| Exercise |
Restate word for word the opening line of the data below and every line after it until the line with "6 available babysitting jobs in Leidschendam", that line too, but not the pictures.

| Data for processing |
* * * *

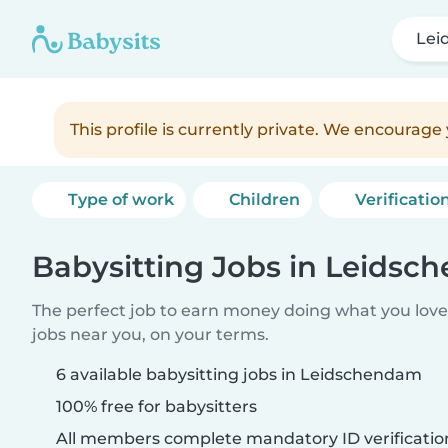
Lei
This profile is currently private. We encourag
Type of work
Children
Verificatio
Babysitting Jobs in Leids
The perfect job to earn money doing what you love.
jobs near you, on your terms.
6 available babysitting jobs in Leidschendam
100% free for babysitters
All members complete mandatory ID verificatio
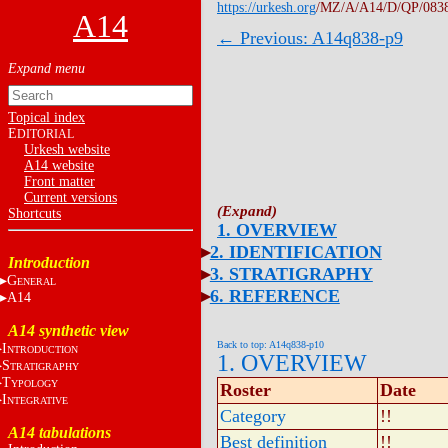
https://urkesh.org
/MZ/A/A14/D/QP/083
A14
← Previous: A14q838-p9
Topical index
E
DITORIAL
Urkesh website
A14 website
Front matter
Current versions
Shortcuts
1. OVERVIEW
2. IDENTIFICATION
Introduction
3. STRATIGRAPHY
G
ENERAL
6. REFERENCE
A14
A14 synthetic view
Back to top: A14q838-p10
I
NTRODUCTION
1. OVERVIEW
S
TRATIGRAPHY
T
YPOLOGY
Roster
Date
I
NTEGRATIVE
Category
!!
A14 tabulations
Best definition
!!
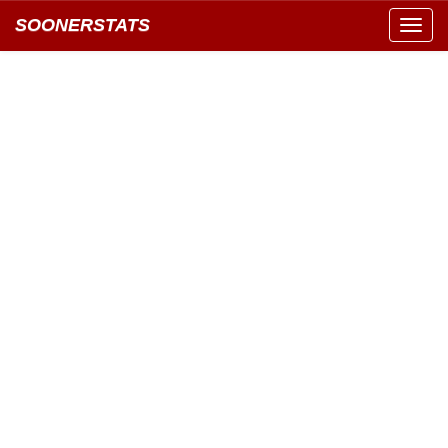
SOONERSTATS
Toggl
navig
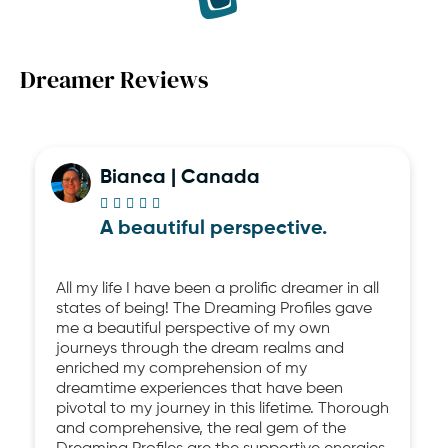
Dreamer Reviews
Bianca | Canada





A beautiful perspective.
All my life I have been a prolific dreamer in all
states of being! The Dreaming Profiles gave
me a beautiful perspective of my own
journeys through the dream realms and
enriched my comprehension of my
dreamtime experiences that have been
pivotal to my journey in this lifetime. Thorough
and comprehensive, the real gem of the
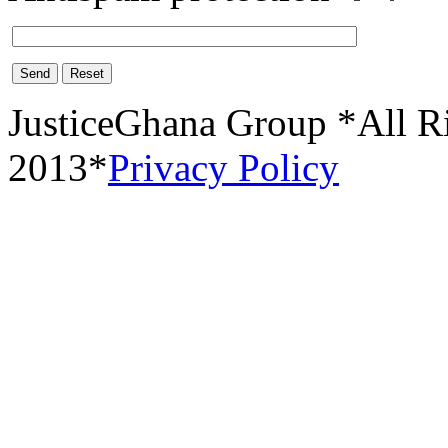
Send
Reset
JusticeGhana Group *All R
2013*
Privacy Policy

* * * *

| Exercise answer |
Lei
This profile is currently private. We encourag
Type of work
Children
Verificatio
Babysitting Jobs in Leids
The perfect job to earn money doing what you love.
jobs near you, on your terms.
6 available babysitting jobs in Leidschendam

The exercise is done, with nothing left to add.